Ownership-change events

Some clients need to know when an object is added or removed from a project.

When an object's owner_uuid changes, this event should be sent to:
  1. all clients subscribed to the object itself
  2. all clients subscribed to the old owner_uuid
  3. all clients subscribed to the new owner_uuid

Likewise, subscribing to stream X should cause clients to receive messages when a new object is created with owner_uuid=X, and when an object with owner_uuid=X is deleted.

"Owner and children" subscription

Some clients need to know when any object in a project (or other type of group) changes.

When subscribing to a group or user X, clients should have the option to receive events about objects whose owner_uuid is X, even if the event does not change the owner_uuid.

In order to avoid races using etags, the client or server would have to send the initial/cached etag for a (sometimes large) number of child objects.

Alternatively, the server can send a message acknowledging the subscription, and guarantee that no events will be silently missed after the acknowledgement is sent. If a client needs to avoid races, it must invalidate its cache of child objects upon receiving the acknowledgement message.

Event batches

When sending a sequence of events that differ only in etag (i.e., they refer to the same object UUID and the payload consists of just the new etag) the server is permitted to send just the last event, and silently skip the rest.
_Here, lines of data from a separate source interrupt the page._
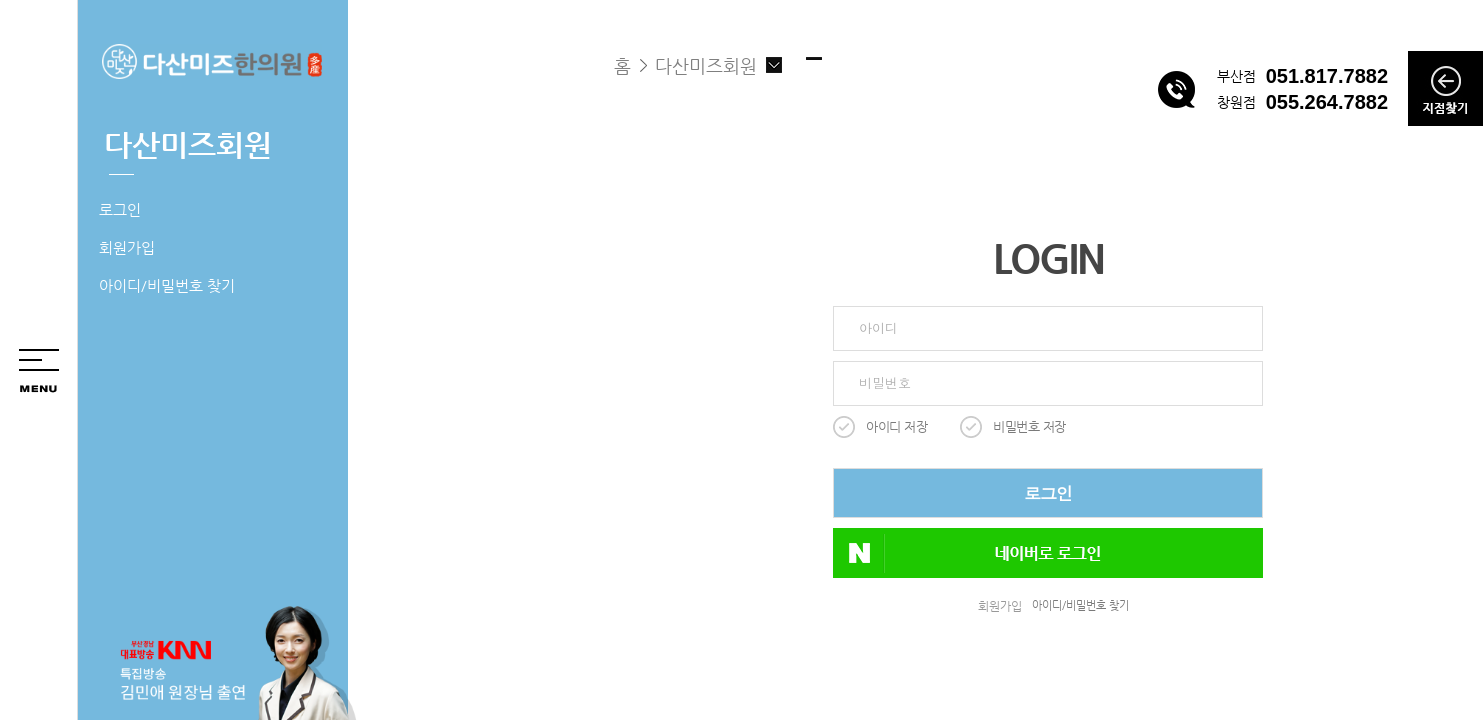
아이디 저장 (896, 426)
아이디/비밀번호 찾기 (167, 285)
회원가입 (127, 247)
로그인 (120, 209)
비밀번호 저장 (1029, 426)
Client and use case examples

Workbench
  • "Object updated" events can trigger a page/section refresh.
  • "Job/container stderr" events add text content to the page.
  • Current implementation listens for all events, and filters them by UUID on the client side (inefficient!).
Future Workbench (single-page app)
  • "Get object now, and again whenever updated; re-render whenever response arrives" is a likely pattern.
  • During page transitions, connection will stay open but subscriptions will change (adjacent pages will often have overlapping subscriptions).
  • Will still want to display stderr messages as they arrive, when a container/job log is on the screen.
arv-mount
  • Current implementation listens for all events, and filters them by UUID on the client side (even when falling back to polling).
arv-ws (generic command line tool)
  • Current default mode listens for all events.
  • Offers "listen to events for given UUIDs" mode (compatible).
  • Offers "listen to events with arbitrary filters" mode (incompatible).
arvados-cwl-runner
  • Current implementation (2016-10-25) emulates a subscription by polling current state for a centrally tracked set of UUIDS, converting the responses to look like "update with new attributes" log entries, and passing them to an event handler.

Comparison with initial websocket API

The approach described here differs from the initial puma-based websocket service:
  • It is no longer possible to listen for events without filtering by UUID.
  • By default, events are compact (previously, "update" events included contents of all old and new database columns).
  • Races are addressed using etags. The server is not expected to replay an arbitrary set of past events in sequence.